Required Qualifications, Capabilities, and Skills
- 10+ years of experience or equivalent expertise delivering products, projects, or technology applications
- Extensive knowledge of the product development lifecycle, technical design, and data analytics
- Ability to drive adoption of product lifecycle activities including discovery, ideation, strategic development, requirements definition, and value management
- Experience driving change and managing stakeholders across multiple functions
- Experience partnering with compliance, security, and governance stakeholders
- Executive-level product management capability within a large organization, including strong strategic thinking and crisp product communication
- Proven experience owning data observability, data intelligence, or similar cross-platform data products that aggregate signals across distributed systems
- Strong grasp of data architecture principles including APIs, streaming, batch, lineage, data state modeling, and signal correlation patterns
- Deep understanding of multi-cloud data ecosystems, including platforms such as AWS, Databricks, and Snowflake
- Fundamental understanding of AI/ML concepts including large language models, natural language processing, and conversational AI, with the ability to translate AI capabilities into user-centric product experiences
- Familiarity with design tools such as Figma and rapid prototyping techniques to effectively collaborate with design teams and iterate on product concepts
Preferred Qualifications, Capabilities, and Skills
- Advanced degree in a related field (e.g., Computer Science, Business Administration)
- Familiarity with AI/ML integration for anomaly detection, intelligent alerting, and predictive data-state analytics
- Strong stakeholder management and executive communication skills, including experience presenting to C-level audiences
- Experience designing unified platform experiences that bridge technical depth and business accessibility and with modern data observability and intelligence platforms
- Familiarity with data state concepts, event-driven architectures, and near real-time data processing frameworks
- Experience defining responsible AI practices including managing bias, ensuring explainability, and addressing hallucination risks in AI-driven product experiences
- Familiarity with prompt engineering, conversational design patterns, and feedback-loop mechanisms for continuously improving AI-powered features
About Us
Chase is a leading financial services firm, helping nearly half of America's households and small businesses achieve their financial goals through a broad range of financial products.
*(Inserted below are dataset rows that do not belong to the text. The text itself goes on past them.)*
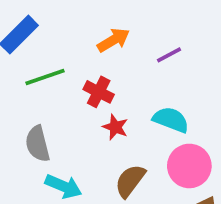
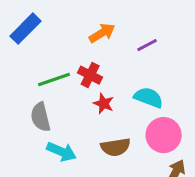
green line: (45, 77) -> (54, 80), moved
brown semicircle: (130, 181) -> (116, 147), turned -136

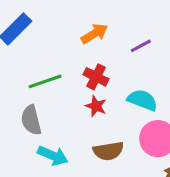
red cross: (90, 75) -> (96, 77), moved

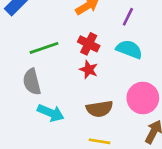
purple line: (141, 46) -> (128, 17), turned -36
cyan semicircle: (142, 100) -> (129, 49), moved

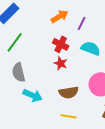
purple line: (128, 17) -> (82, 23), moved
green line: (44, 48) -> (15, 42), moved, turned -35

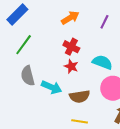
purple line: (82, 23) -> (104, 22), moved
cyan semicircle: (91, 48) -> (102, 62), moved
cyan arrow: (33, 95) -> (52, 87), moved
Our mission is to create engaged, lifelong relationships and put our customers at the heart of everything we do. We also help small businesses, nonprofits and cities grow, delivering solutions to solve all their financial needs.
About the Team
The Consumer & Community Banking division serves our Chase customers through a range of financial services, including personal banking, credit cards, mortgages, auto financing, investment advice, small business loans and payment processing. We're proud to lead the U.S. in credit card sales and deposit growth and have the most-used digital solutions -- all while ranking first in customer satisfaction.
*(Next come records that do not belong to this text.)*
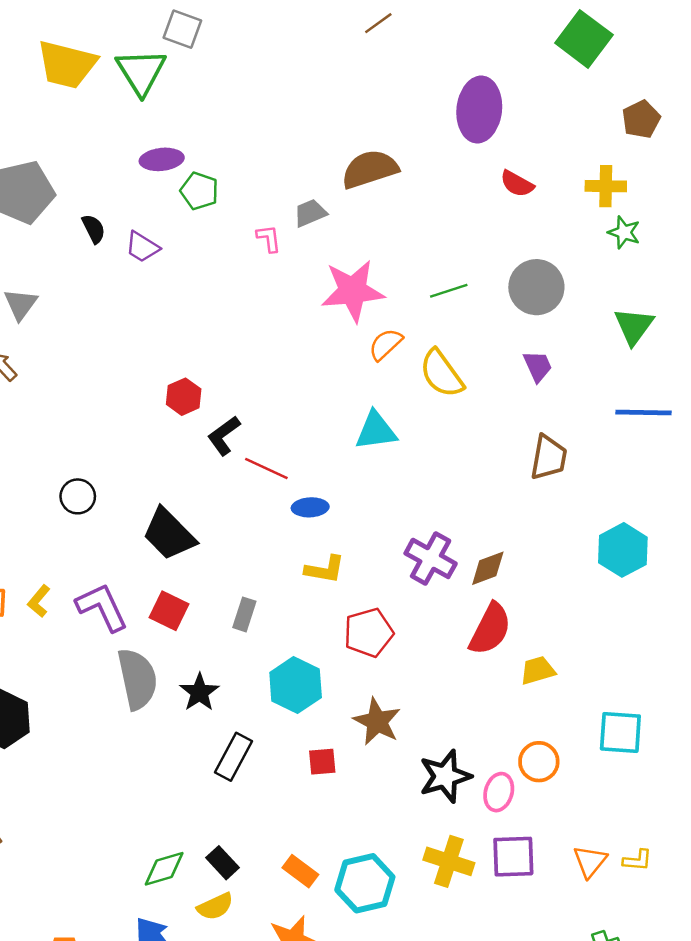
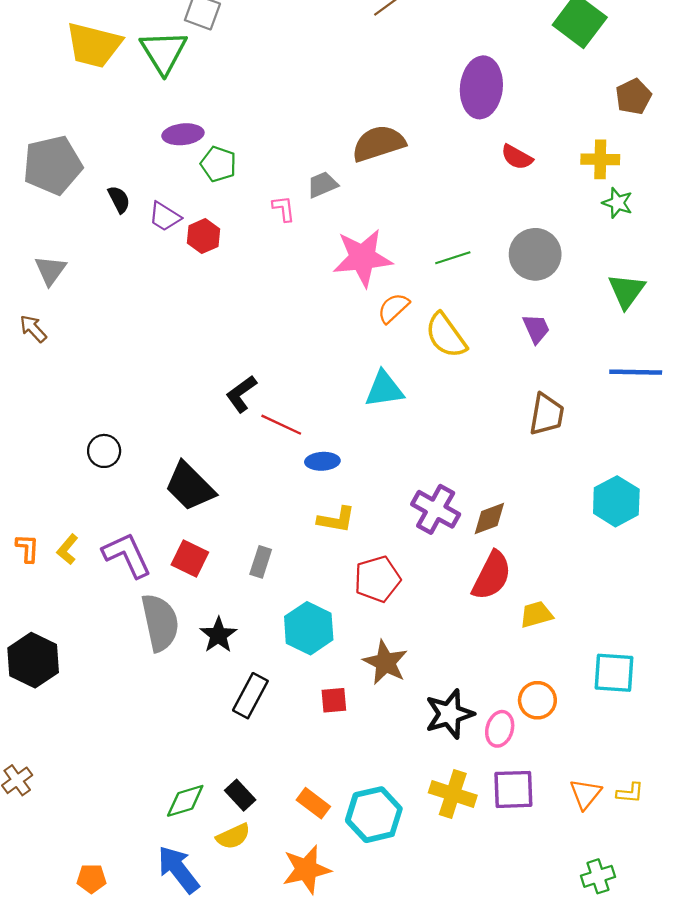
red hexagon: (184, 397) -> (204, 236), moved

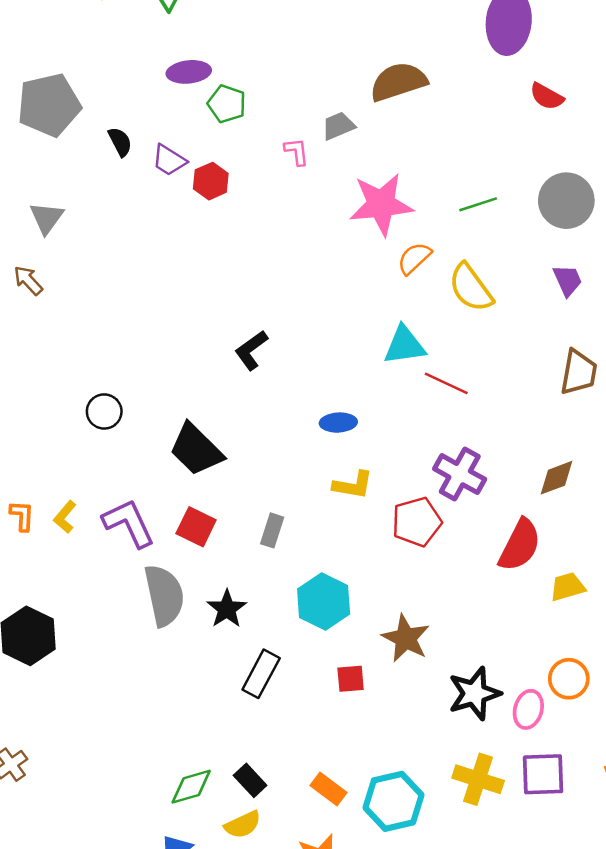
red line: (281, 425) -> (446, 383), moved
brown diamond: (489, 518) -> (557, 478), moved
red pentagon: (377, 579) -> (417, 522), moved

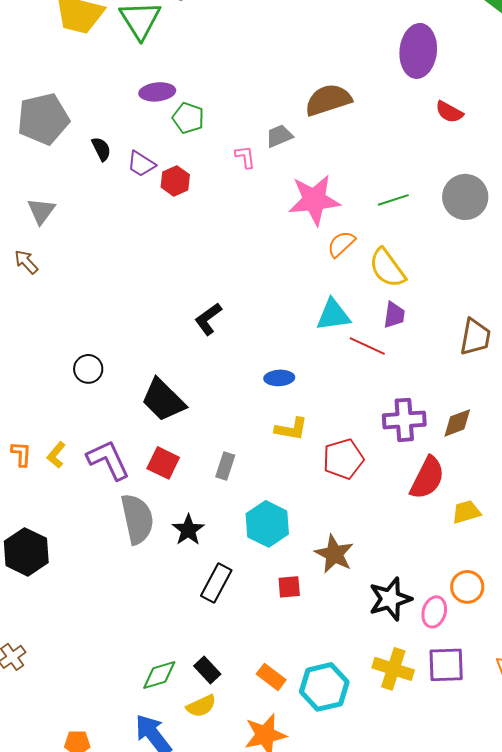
purple trapezoid: (568, 280) -> (394, 315), moved, turned 32
purple cross: (460, 474) -> (404, 420), moved, turned -33

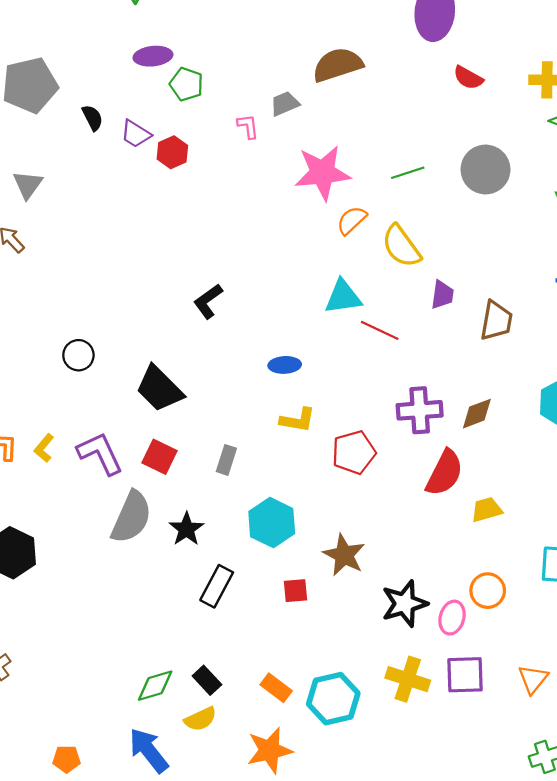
purple trapezoid: (394, 315) -> (442, 295), moved
gray semicircle: (137, 519) -> (131, 517), turned 36

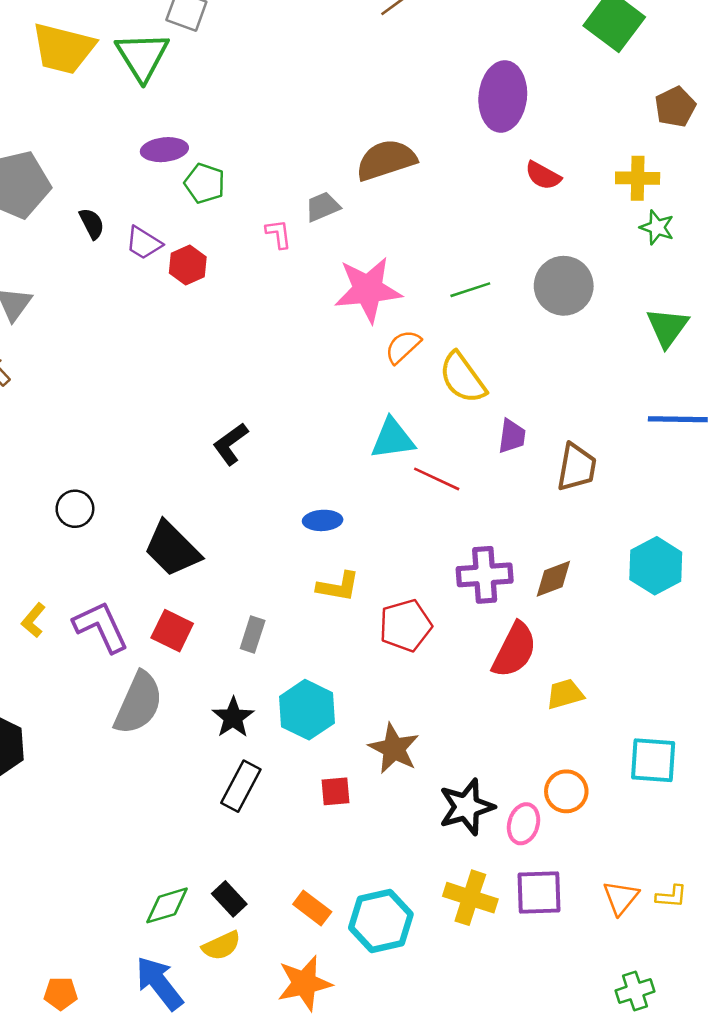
black star: (186, 529) -> (233, 717), moved

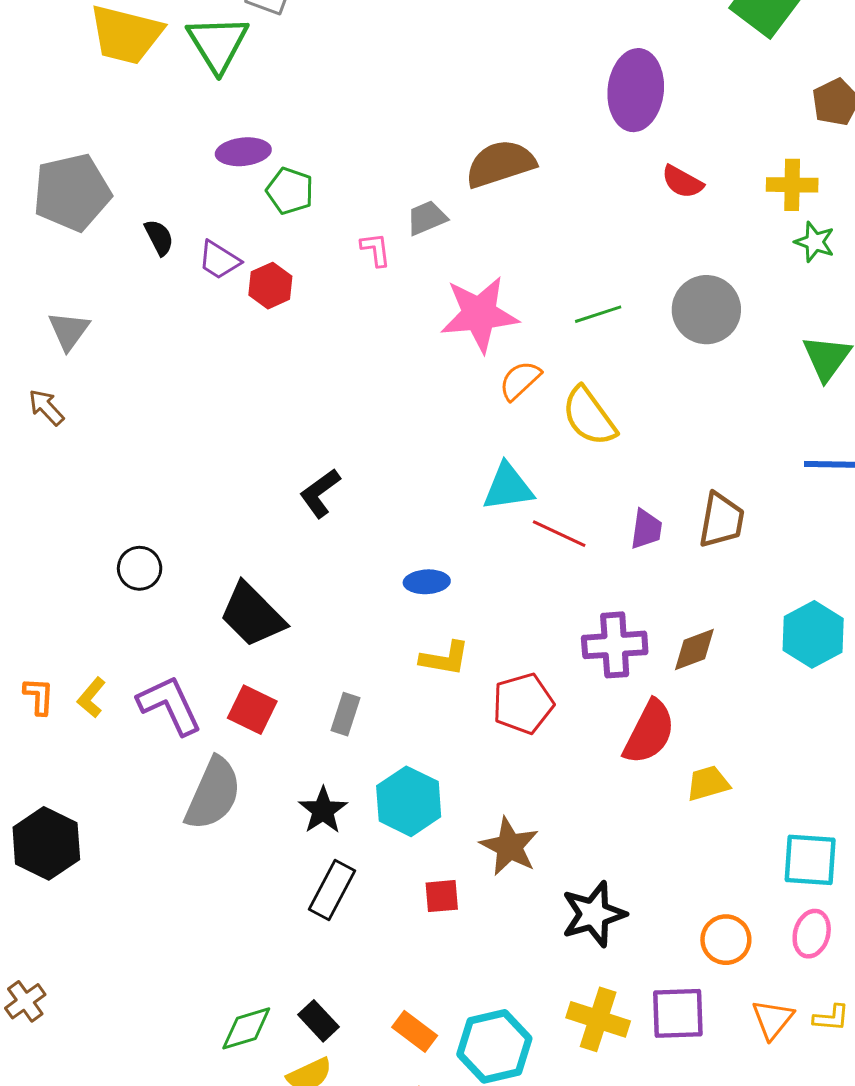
purple trapezoid: (512, 436) -> (646, 529), moved
orange circle: (566, 791) -> (726, 940), moved
pink ellipse: (524, 824) -> (812, 934), moved

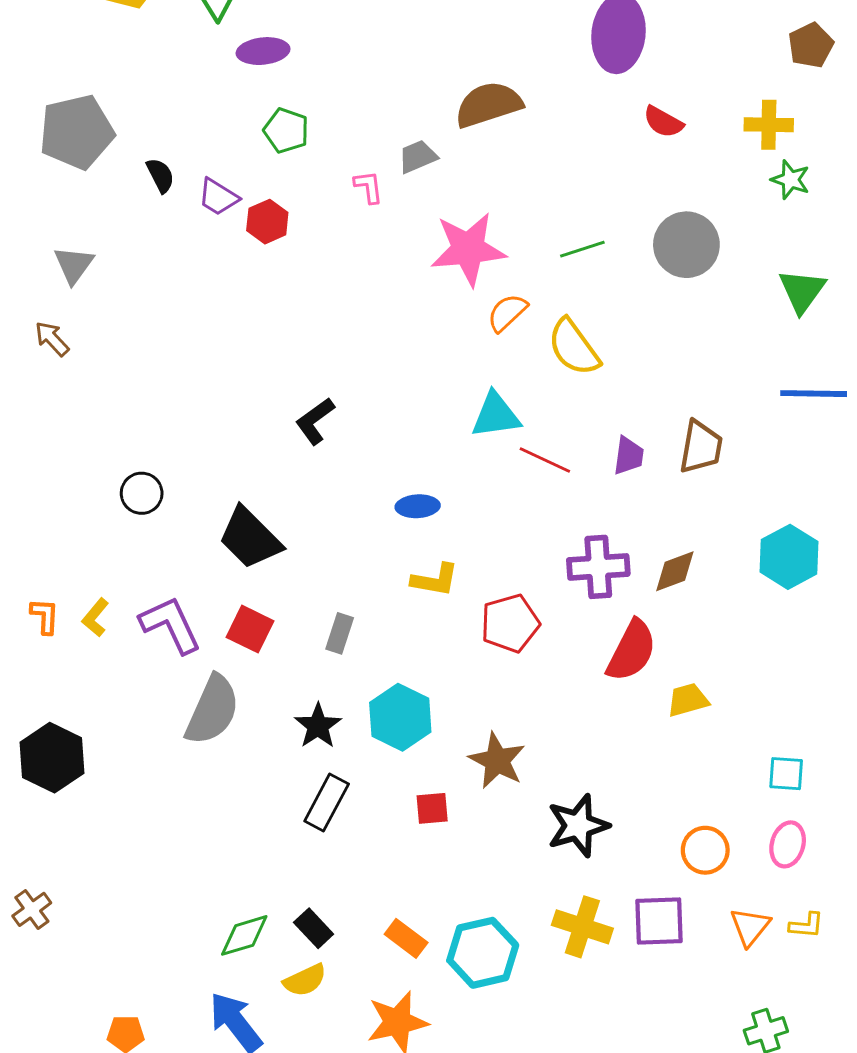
purple ellipse: (243, 152) -> (263, 51), moved
cyan square: (810, 860) -> (786, 774), size x0.7

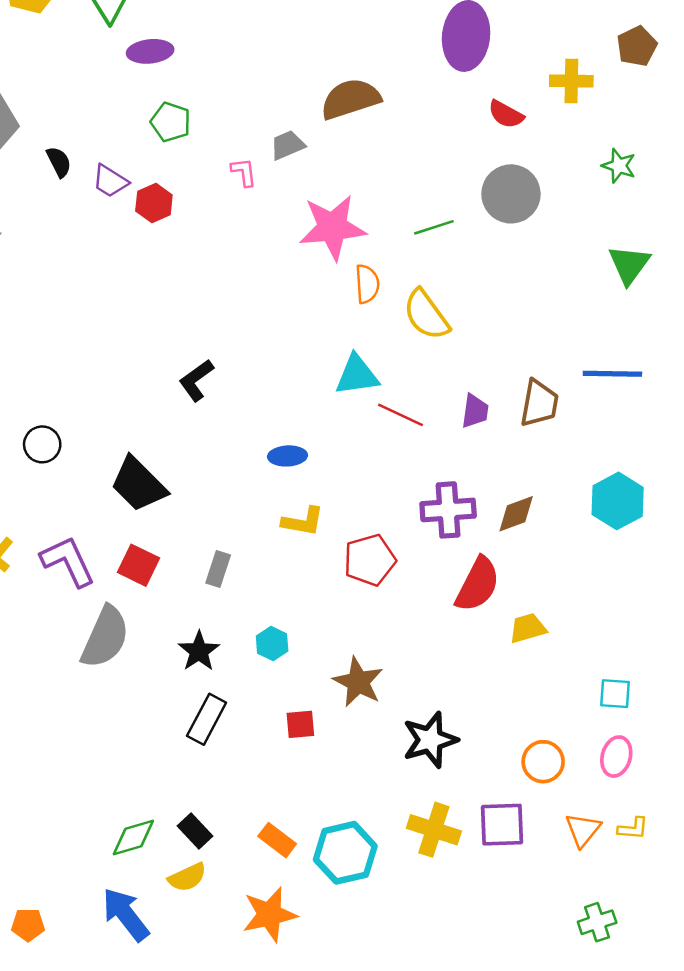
yellow cross: (769, 125) -> (571, 81), moved
gray circle: (686, 245) -> (511, 194), moved
orange semicircle: (507, 313) -> (367, 284), turned 129
blue line: (814, 394) -> (612, 374), moved
cyan hexagon: (400, 717) -> (272, 643), size x0.6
The CCB Data & Analytics team responsibly leverages data across Chase to build competitive advantages for the businesses while providing value and protection for customers. The team encompasses a variety of disciplines from data governance and strategy to reporting, data science and machine learning. We have a strong partnership with Technology, which provides cutting edge data and analytics infrastructure. The team powers Chase with insights to create the best customer and business outcomes.